Records from a collection
BEGIN

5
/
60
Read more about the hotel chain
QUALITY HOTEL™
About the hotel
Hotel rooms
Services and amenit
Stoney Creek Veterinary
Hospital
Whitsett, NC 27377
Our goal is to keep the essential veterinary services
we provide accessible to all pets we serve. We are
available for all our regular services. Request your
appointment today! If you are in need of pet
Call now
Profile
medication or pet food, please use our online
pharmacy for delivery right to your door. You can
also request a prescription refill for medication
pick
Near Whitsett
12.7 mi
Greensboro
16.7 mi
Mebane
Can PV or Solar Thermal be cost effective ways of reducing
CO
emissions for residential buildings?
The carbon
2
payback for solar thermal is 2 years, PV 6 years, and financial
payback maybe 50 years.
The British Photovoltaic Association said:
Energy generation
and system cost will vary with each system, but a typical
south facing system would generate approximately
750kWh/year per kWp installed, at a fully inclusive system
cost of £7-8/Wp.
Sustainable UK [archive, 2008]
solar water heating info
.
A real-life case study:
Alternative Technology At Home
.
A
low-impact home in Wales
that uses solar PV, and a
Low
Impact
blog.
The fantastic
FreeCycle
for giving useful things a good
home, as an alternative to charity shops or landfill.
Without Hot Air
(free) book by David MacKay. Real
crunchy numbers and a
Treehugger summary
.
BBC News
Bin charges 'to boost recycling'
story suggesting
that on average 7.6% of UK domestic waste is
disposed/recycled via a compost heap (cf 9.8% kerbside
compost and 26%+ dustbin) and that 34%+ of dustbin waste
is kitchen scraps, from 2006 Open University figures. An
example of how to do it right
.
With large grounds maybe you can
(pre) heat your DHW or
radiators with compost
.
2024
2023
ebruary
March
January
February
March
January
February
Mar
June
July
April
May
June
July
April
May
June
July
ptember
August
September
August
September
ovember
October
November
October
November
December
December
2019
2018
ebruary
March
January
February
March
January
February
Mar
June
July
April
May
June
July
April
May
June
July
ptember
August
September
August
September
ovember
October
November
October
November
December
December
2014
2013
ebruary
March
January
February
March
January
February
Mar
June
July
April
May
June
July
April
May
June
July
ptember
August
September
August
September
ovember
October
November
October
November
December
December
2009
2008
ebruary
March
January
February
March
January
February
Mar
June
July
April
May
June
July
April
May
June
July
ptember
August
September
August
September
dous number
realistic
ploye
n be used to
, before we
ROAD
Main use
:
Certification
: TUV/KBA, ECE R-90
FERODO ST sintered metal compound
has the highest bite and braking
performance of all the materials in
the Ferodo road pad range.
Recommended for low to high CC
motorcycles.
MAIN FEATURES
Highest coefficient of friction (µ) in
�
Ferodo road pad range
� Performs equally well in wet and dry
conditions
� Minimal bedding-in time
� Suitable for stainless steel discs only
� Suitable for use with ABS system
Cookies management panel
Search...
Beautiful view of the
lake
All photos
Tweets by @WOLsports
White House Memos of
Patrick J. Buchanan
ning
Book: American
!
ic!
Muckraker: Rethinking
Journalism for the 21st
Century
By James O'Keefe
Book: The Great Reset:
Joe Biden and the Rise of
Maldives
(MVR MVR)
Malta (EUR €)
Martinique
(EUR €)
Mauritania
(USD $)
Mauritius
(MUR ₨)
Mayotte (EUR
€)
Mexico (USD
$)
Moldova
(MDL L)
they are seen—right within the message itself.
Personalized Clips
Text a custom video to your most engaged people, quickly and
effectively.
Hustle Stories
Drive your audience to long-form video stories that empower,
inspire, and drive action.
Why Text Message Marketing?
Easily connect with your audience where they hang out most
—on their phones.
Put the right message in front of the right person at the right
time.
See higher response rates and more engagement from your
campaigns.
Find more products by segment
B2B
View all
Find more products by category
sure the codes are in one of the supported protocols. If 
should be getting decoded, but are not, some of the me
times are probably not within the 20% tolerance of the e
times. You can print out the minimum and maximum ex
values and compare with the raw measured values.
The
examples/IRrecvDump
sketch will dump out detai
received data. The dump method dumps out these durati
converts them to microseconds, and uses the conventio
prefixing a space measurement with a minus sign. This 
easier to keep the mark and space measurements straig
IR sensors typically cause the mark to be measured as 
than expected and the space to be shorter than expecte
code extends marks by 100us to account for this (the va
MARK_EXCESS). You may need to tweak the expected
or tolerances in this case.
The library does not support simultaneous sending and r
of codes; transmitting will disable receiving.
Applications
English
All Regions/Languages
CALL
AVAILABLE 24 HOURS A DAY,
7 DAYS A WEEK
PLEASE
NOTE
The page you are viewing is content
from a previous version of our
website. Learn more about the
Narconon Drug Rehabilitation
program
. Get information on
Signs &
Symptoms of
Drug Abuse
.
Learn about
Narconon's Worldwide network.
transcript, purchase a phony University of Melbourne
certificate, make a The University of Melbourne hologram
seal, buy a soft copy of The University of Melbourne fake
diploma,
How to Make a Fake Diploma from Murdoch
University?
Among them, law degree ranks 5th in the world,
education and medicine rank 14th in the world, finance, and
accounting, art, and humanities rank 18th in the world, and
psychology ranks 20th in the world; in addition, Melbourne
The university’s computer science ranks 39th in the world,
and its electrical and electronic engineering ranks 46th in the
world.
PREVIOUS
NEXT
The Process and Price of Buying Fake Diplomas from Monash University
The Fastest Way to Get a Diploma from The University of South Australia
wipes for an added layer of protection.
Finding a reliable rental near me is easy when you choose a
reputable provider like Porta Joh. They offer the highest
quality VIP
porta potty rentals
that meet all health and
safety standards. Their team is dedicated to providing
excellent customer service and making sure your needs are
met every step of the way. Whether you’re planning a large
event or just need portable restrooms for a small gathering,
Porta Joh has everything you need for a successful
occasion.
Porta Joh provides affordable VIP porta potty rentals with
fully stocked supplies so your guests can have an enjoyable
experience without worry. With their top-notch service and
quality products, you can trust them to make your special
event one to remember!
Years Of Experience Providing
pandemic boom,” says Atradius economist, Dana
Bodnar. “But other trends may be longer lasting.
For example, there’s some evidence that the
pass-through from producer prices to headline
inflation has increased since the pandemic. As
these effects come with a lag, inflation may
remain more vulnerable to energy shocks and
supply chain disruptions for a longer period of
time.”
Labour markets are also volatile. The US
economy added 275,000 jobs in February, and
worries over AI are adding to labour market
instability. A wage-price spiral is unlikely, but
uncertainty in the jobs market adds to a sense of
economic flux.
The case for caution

END

> _Work required_
Every word of the data above should be given again, exactly as it stands.

> _Answer space_
5
/
60
Read more about the hotel chain
QUALITY HOTEL™
About the hotel
Hotel rooms
Services and amenit
Stoney Creek Veterinary
Hospital
Whitsett, NC 27377
Our goal is to keep the essential veterinary services
we provide accessible to all pets we serve. We are
available for all our regular services. Request your
appointment today! If you are in need of pet
Call now
Profile
medication or pet food, please use our online
pharmacy for delivery right to your door. You can
also request a prescription refill for medication
pick
Near Whitsett
12.7 mi
Greensboro
16.7 mi
Mebane
Can PV or Solar Thermal be cost effective ways of reducing
CO
emissions for residential buildings?
The carbon
2
payback for solar thermal is 2 years, PV 6 years, and financial
payback maybe 50 years.
The British Photovoltaic Association said:
Energy generation
and system cost will vary with each system, but a typical
south facing system would generate approximately
750kWh/year per kWp installed, at a fully inclusive system
cost of £7-8/Wp.
Sustainable UK [archive, 2008]
solar water heating info
.
A real-life case study:
Alternative Technology At Home
.
A
low-impact home in Wales
that uses solar PV, and a
Low
Impact
blog.
The fantastic
FreeCycle
for giving useful things a good
home, as an alternative to charity shops or landfill.
Without Hot Air
(free) book by David MacKay. Real
crunchy numbers and a
Treehugger summary
.
BBC News
Bin charges 'to boost recycling'
story suggesting
that on average 7.6% of UK domestic waste is
disposed/recycled via a compost heap (cf 9.8% kerbside
compost and 26%+ dustbin) and that 34%+ of dustbin waste
is kitchen scraps, from 2006 Open University figures. An
example of how to do it right
.
With large grounds maybe you can
(pre) heat your DHW or
radiators with compost
.
2024
2023
ebruary
March
January
February
March
January
February
Mar
June
July
April
May
June
July
April
May
June
July
ptember
August
September
August
September
ovember
October
November
October
November
December
December
2019
2018
ebruary
March
January
February
March
January
February
Mar
June
July
April
May
June
July
April
May
June
July
ptember
August
September
August
September
ovember
October
November
October
November
December
December
2014
2013
ebruary
March
January
February
March
January
February
Mar
June
July
April
May
June
July
April
May
June
July
ptember
August
September
August
September
ovember
October
November
October
November
December
December
2009
2008
ebruary
March
January
February
March
January
February
Mar
June
July
April
May
June
July
April
May
June
July
ptember
August
September
August
September
dous number
realistic
ploye
n be used to
, before we
ROAD
Main use
:
Certification
: TUV/KBA, ECE R-90
FERODO ST sintered metal compound
has the highest bite and braking
performance of all the materials in
the Ferodo road pad range.
Recommended for low to high CC
motorcycles.
MAIN FEATURES
Highest coefficient of friction (µ) in
�
Ferodo road pad range
� Performs equally well in wet and dry
conditions
� Minimal bedding-in time
� Suitable for stainless steel discs only
� Suitable for use with ABS system
Cookies management panel
Search...
Beautiful view of the
lake
All photos
Tweets by @WOLsports
White House Memos of
Patrick J. Buchanan
ning
Book: American
!
ic!
Muckraker: Rethinking
Journalism for the 21st
Century
By James O'Keefe
Book: The Great Reset:
Joe Biden and the Rise of
Maldives
(MVR MVR)
Malta (EUR €)
Martinique
(EUR €)
Mauritania
(USD $)
Mauritius
(MUR ₨)
Mayotte (EUR
€)
Mexico (USD
$)
Moldova
(MDL L)
they are seen—right within the message itself.
Personalized Clips
Text a custom video to your most engaged people, quickly and
effectively.
Hustle Stories
Drive your audience to long-form video stories that empower,
inspire, and drive action.
Why Text Message Marketing?
Easily connect with your audience where they hang out most
—on their phones.
Put the right message in front of the right person at the right
time.
See higher response rates and more engagement from your
campaigns.
Find more products by segment
B2B
View all
Find more products by category
sure the codes are in one of the supported protocols. If 
should be getting decoded, but are not, some of the me
times are probably not within the 20% tolerance of the e
times. You can print out the minimum and maximum ex
values and compare with the raw measured values.
The
examples/IRrecvDump
sketch will dump out detai
received data. The dump method dumps out these durati
converts them to microseconds, and uses the conventio
prefixing a space measurement with a minus sign. This 
easier to keep the mark and space measurements straig
IR sensors typically cause the mark to be measured as 
than expected and the space to be shorter than expecte
code extends marks by 100us to account for this (the va
MARK_EXCESS). You may need to tweak the expected
or tolerances in this case.
The library does not support simultaneous sending and r
of codes; transmitting will disable receiving.
Applications
English
All Regions/Languages
CALL
AVAILABLE 24 HOURS A DAY,
7 DAYS A WEEK
PLEASE
NOTE
The page you are viewing is content
from a previous version of our
website. Learn more about the
Narconon Drug Rehabilitation
program
. Get information on
Signs &
Symptoms of
Drug Abuse
.
Learn about
Narconon's Worldwide network.
transcript, purchase a phony University of Melbourne
certificate, make a The University of Melbourne hologram
seal, buy a soft copy of The University of Melbourne fake
diploma,
How to Make a Fake Diploma from Murdoch
University?
Among them, law degree ranks 5th in the world,
education and medicine rank 14th in the world, finance, and
accounting, art, and humanities rank 18th in the world, and
psychology ranks 20th in the world; in addition, Melbourne
The university’s computer science ranks 39th in the world,
and its electrical and electronic engineering ranks 46th in the
world.
PREVIOUS
NEXT
The Process and Price of Buying Fake Diplomas from Monash University
The Fastest Way to Get a Diploma from The University of South Australia
wipes for an added layer of protection.
Finding a reliable rental near me is easy when you choose a
reputable provider like Porta Joh. They offer the highest
quality VIP
porta potty rentals
that meet all health and
safety standards. Their team is dedicated to providing
excellent customer service and making sure your needs are
met every step of the way. Whether you’re planning a large
event or just need portable restrooms for a small gathering,
Porta Joh has everything you need for a successful
occasion.
Porta Joh provides affordable VIP porta potty rentals with
fully stocked supplies so your guests can have an enjoyable
experience without worry. With their top-notch service and
quality products, you can trust them to make your special
event one to remember!
Years Of Experience Providing
pandemic boom,” says Atradius economist, Dana
Bodnar. “But other trends may be longer lasting.
For example, there’s some evidence that the
pass-through from producer prices to headline
inflation has increased since the pandemic. As
these effects come with a lag, inflation may
remain more vulnerable to energy shocks and
supply chain disruptions for a longer period of
time.”
Labour markets are also volatile. The US
economy added 275,000 jobs in February, and
worries over AI are adding to labour market
instability. A wage-price spiral is unlikely, but
uncertainty in the jobs market adds to a sense of
economic flux.
The case for caution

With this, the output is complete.